How to complete this task
Could the listing below be returned exactly, with its pictures left out?

────

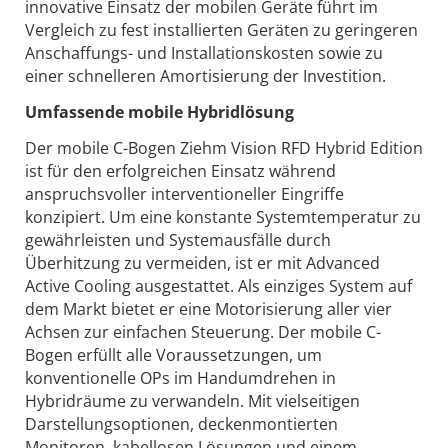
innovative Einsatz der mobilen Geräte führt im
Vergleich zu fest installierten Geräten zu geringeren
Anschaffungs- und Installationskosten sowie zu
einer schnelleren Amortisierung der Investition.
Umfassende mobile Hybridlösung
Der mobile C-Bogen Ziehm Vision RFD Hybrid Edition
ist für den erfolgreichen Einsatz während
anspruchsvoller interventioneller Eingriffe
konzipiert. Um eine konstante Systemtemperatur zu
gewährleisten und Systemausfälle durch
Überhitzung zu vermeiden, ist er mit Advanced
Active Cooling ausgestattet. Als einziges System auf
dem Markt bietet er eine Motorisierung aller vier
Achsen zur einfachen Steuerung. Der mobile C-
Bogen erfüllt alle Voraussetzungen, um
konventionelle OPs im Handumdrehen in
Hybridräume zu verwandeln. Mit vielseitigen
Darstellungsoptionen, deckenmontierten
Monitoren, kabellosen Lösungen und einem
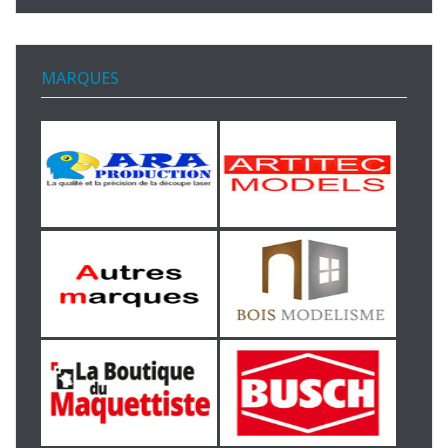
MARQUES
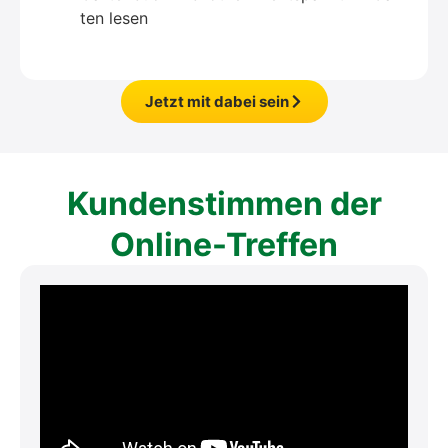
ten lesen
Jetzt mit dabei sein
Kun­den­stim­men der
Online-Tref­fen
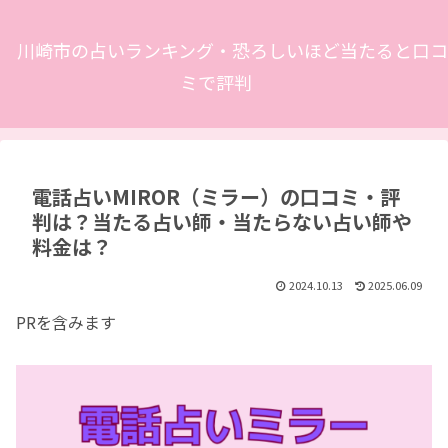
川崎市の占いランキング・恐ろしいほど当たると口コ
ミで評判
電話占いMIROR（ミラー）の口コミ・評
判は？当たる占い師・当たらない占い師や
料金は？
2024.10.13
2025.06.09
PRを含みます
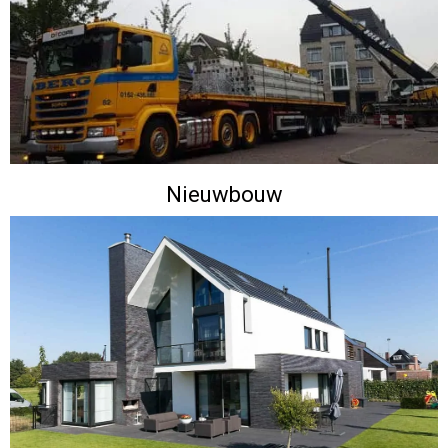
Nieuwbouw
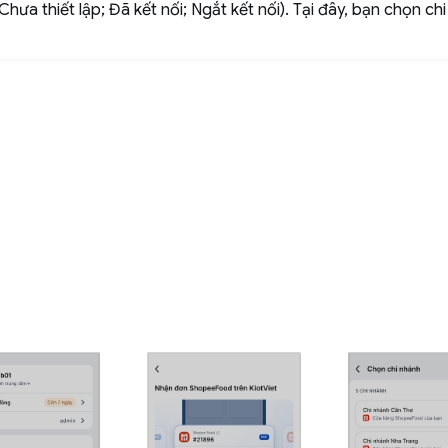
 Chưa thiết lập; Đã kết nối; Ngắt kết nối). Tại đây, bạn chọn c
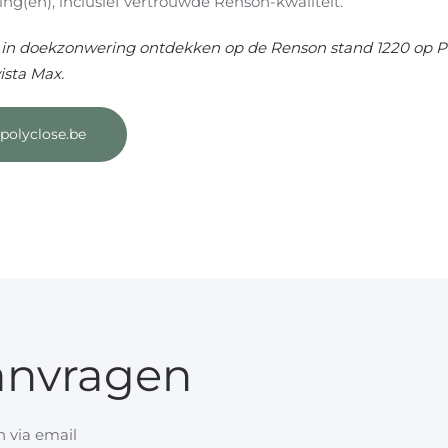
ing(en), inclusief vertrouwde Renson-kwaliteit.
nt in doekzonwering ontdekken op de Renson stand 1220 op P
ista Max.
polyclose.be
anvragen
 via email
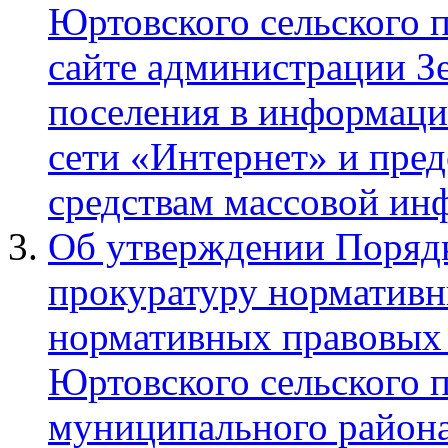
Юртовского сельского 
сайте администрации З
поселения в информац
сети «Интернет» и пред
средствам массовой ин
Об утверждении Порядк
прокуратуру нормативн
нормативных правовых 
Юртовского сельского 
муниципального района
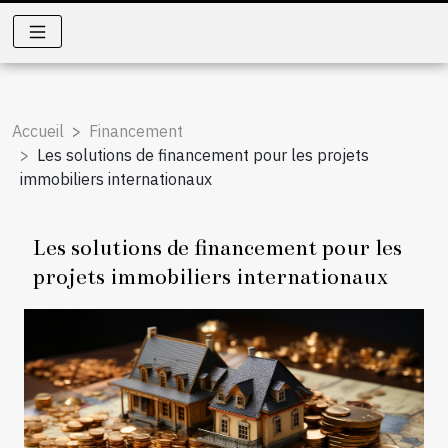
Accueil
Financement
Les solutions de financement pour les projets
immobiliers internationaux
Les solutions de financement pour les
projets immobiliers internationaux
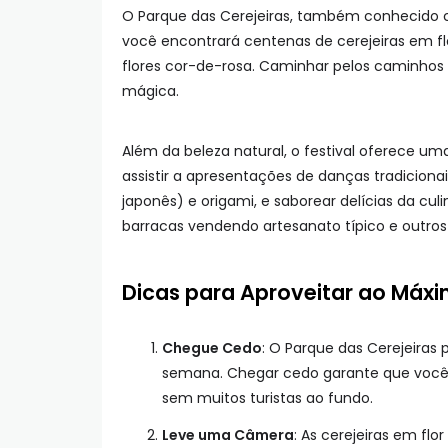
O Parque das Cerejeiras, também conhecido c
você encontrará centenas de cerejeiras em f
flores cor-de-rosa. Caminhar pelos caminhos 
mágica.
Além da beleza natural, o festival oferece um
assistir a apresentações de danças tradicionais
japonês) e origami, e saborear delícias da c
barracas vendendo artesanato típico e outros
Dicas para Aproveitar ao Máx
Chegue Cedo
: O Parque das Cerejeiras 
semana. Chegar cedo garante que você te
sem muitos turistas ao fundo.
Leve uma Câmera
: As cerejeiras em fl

────

Result of this exercise
innovative Einsatz der mobilen Geräte führt im
Vergleich zu fest installierten Geräten zu geringeren
Anschaffungs- und Installationskosten sowie zu
einer schnelleren Amortisierung der Investition.
Umfassende mobile Hybridlösung
Der mobile C-Bogen Ziehm Vision RFD Hybrid Edition
ist für den erfolgreichen Einsatz während
anspruchsvoller interventioneller Eingriffe
konzipiert. Um eine konstante Systemtemperatur zu
gewährleisten und Systemausfälle durch
Überhitzung zu vermeiden, ist er mit Advanced
Active Cooling ausgestattet. Als einziges System auf
dem Markt bietet er eine Motorisierung aller vier
Achsen zur einfachen Steuerung. Der mobile C-
Bogen erfüllt alle Voraussetzungen, um
konventionelle OPs im Handumdrehen in
Hybridräume zu verwandeln. Mit vielseitigen
Darstellungsoptionen, deckenmontierten
Monitoren, kabellosen Lösungen und einem
MARQUES
ten lesen
Jetzt mit dabei sein
Kun­den­stim­men der
Online-Tref­fen
川崎市の占いランキング・恐ろしいほど当たると口コ
ミで評判
電話占いMIROR（ミラー）の口コミ・評
判は？当たる占い師・当たらない占い師や
料金は？
2024.10.13
2025.06.09
PRを含みます
Nieuwbouw
 Chưa thiết lập; Đã kết nối; Ngắt kết nối). Tại đây, bạn chọn c
ing(en), inclusief vertrouwde Renson-kwaliteit.
nt in doekzonwering ontdekken op de Renson stand 1220 op P
ista Max.
polyclose.be
anvragen
 via email
Юртовского сельского 
сайте администрации З
поселения в информац
сети «Интернет» и пред
средствам массовой ин
Об утверждении Порядк
прокуратуру нормативн
нормативных правовых 
Юртовского сельского 
муниципального района
Accueil
Financement
Les solutions de financement pour les projets
immobiliers internationaux
Les solutions de financement pour les
projets immobiliers internationaux
O Parque das Cerejeiras, também conhecido c
você encontrará centenas de cerejeiras em f
flores cor-de-rosa. Caminhar pelos caminhos 
mágica.
Além da beleza natural, o festival oferece um
assistir a apresentações de danças tradicionais
japonês) e origami, e saborear delícias da c
barracas vendendo artesanato típico e outros
Dicas para Aproveitar ao Máx
Chegue Cedo
: O Parque das Cerejeiras 
semana. Chegar cedo garante que você te
sem muitos turistas ao fundo.
Leve uma Câmera
: As cerejeiras em fl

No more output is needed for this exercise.